1 2 Previous Next 22 Replies Latest reply: Aug 20, 2007 4:08 PM by 843853 Go to original post RSS
      • 15. Re: All 4 digit combinations
        843853
        Urm...
        my program gives the following result:

        0123
        0124
        0125
        0126
        0127
        0128
        0129
        0132
        0134
        0135
        ...
        9872
        9873
        9874
        9875
        9876

        So it actually skips numbers that have repeating digits...
        I think we've lost track of the question, well... at least i have :)
        • 16. Re: All 4 digit combinations
          796440
          why not simply:
          System.out.println("0000");
          for (int i = 1000; i < 10000;
          System.out.println(i++));
          Does exactly what you want, print every possible
          combination of numbers forming a sequence of 4 long.
          I know this is a resurrected zombie, but the above won't give, for instance, 0123.
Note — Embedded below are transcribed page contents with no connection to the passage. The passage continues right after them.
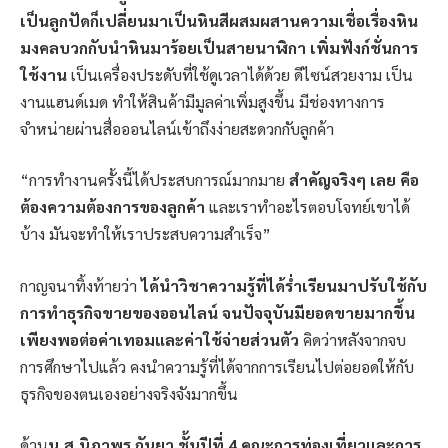
เป็นลูกปัดก็เปลี่ยนมาเป็นหินสีผสมผสานความเชื่อเรื่องหิน
มงคลบวกกับนำหินมาร้อยเป็นสายนาฬิกา เพิ่มฟังก์ชั่นการ
ใช้งาน
เป็นเครื่องประดับที่ใช้ดูเวลาได้ด้วย ดีไซน์สวยงาม เป็น
งานแฮนด์เมด ทำให้สินค้ามีมูลค่าเพิ่มสูงขึ้น มีช่องทางการ
จำหน่ายผ่านสื่อออนไลน์เข้าถึงง่ายสะดวกกับลูกค้า
“การทำงานครั้งนี้ได้ประสบการณ์มากมาย
สำคัญจริงๆ เลย คือ
ต้องความต้องการของลูกค้า
และเราทำอะไรตอบโจทย์เขาได้
บ้าง มันจะทำให้เราประสบความสำเร็จ”
กาญจนาทิ้งท้ายว่า
ได้นำวิชาความรู้ที่ได้ร่ำเรียนมาปรับใช้กับ
การทำธุรกิจขายของออนไลน์ จนปัจจุบันมียอดขายมากขึ้น
เพียงพอต่อค่าเทอมและค่าใช้จ่ายส่วนตัว
คิดว่าหลังจากจบ
การศึกษาไปแล้ว คงนำความรู้ที่ได้จากการเรียนไปต่อยอดให้กับ
ธุรกิจของตนเองอย่างจริงจังมากขึ้น
ด้าน
น.ส.นิภาพร กันยา ชั้นปีที่ 4 คณะการท่องเที่ยวและการ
          Also, it's not clear whether the OP wanted "4 from 9" (like a lotto) or simply all 4-digit combinations. The OP sounded like the latter, I thought, but a couple of posted solutions tackled the former, so I'm not really sure.
          • 17. Re: All 4 digit combinations
            843853
            I think we two things...
            a) that this discussion is going nowhere
            b) that the initial "codes" (lol) are awful and useless, do'th anyone agree?
            public class Test3 {
            public static void main(String[] args)
            {
            int arr[] = {0,1, 2, 3, 4,5,6,7,8,9};
            int a[]={1};
            printPermutations(new int[0],arr);
            int i=0;
            }

            static void printPermutations(int soFar[], int someArray[])
            {
            int i = 0;
            if(someArray.length == 0)
            {
                 int j = 0;
            for(int ndx = 0; ndx < 4; ndx++)
            {
            System.out.print(soFar[ndx] );
            }
            System.out.println("****");
            return;
            }

            for(int ele = 0; ele < someArray.length; ele++)
            {             
            newSoFar[] = new int[soFar.length + 1];
            for(int ndx = 0; ndx < soFar.length; ndx++)
            {
            newSoFar[ndx] = soFar[ndx];
            newSoFar[newSoFar.length - 1] = someArray[ele];
            int subArray[] = new int[someArray.length - 1];
            for(int ndx = 0; ndx < someArray.length; ndx++)
            {
            if(ndx < ele) subArray[ndx] =someArray[ndx];
            if(ndx > ele) subArray[ndx - 1] =someArray[ndx];
            }
            printPermutations(newSoFar, subArray);
            }
            }
            }
            }
            • 18. Re: All 4 digit combinations
              jwenting
              why not simply:
              System.out.println("0000");
              for (int i = 1000; i < 10000;
              System.out.println(i++));
              Does exactly what you want, print every possible
              combination of numbers forming a sequence of 4
              long.


              I know this is a resurrected zombie, but the above
              won't give, for instance, 0123.
              ah yes, but it could be easily adjusted to give that as well of course.
              • 19. changing the subject
                843853
                what happens if the user gets to choose the number of digits?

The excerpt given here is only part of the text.